The volume’s epilogue features an exploration of key features of the ecology of the common good—specifically the principles of “deep ecology,” the overlap between economy and ecology, the cultivation of a home place, and the role of community gardens and gardeners. The contributors illustrate the myriad relationships within ecosystems and communities throughout the volume, helping us see our connections in dwelling together.

When we prioritize the commons as the start of our consideration of what good looks like, we can significantly shift our vocational calls. Here, the common good is the heartbeat of vocational discernment, a disruption of old frameworks of the good life so to better integrate individual and communal concerns. Our common purpose in writing this volume is to call others into the work of vocational exploration that emphasizes the importance of collective well-being. Situating vocation within the context of the common good deserves our committed focus as we prepare students to embrace challenges and calls from their communities (David Mazko McCarthy opens the volume with this premise).

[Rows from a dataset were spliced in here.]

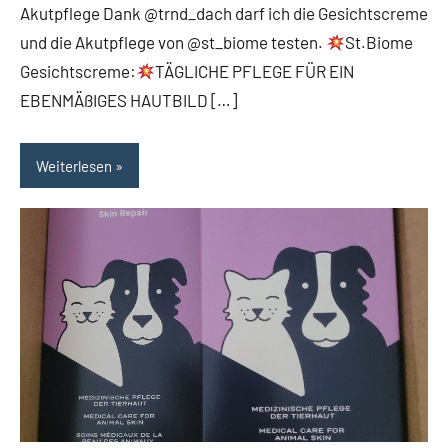
Akutpflege Dank @trnd_dach darf ich die Gesichtscreme
und die Akutpflege von @st_biome testen.
St.Biome
Gesichtscreme:
TÄGLICHE PFLEGE FÜR EIN
EBENMÄßIGES HAUTBILD […]
Weiterlesen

While centering vocation in the common good most surely involves confronting the “harsh” as well as the “exciting,” it is necessary for all of us to keep exploring the calls beyond self, considering the needs and hopes of others. This is a disruption that can prompt us to heed Oliver’s invitation to not have to be “good” but instead dialogue about “despair,” responding to the world and each other as we find purpose in this shared life.

Endnotes

1. Jedediah Purdy, This Land is Our Land: The Struggle for a New Commonwealth (Princeton, NJ: Princeton University Press, 2019), 26.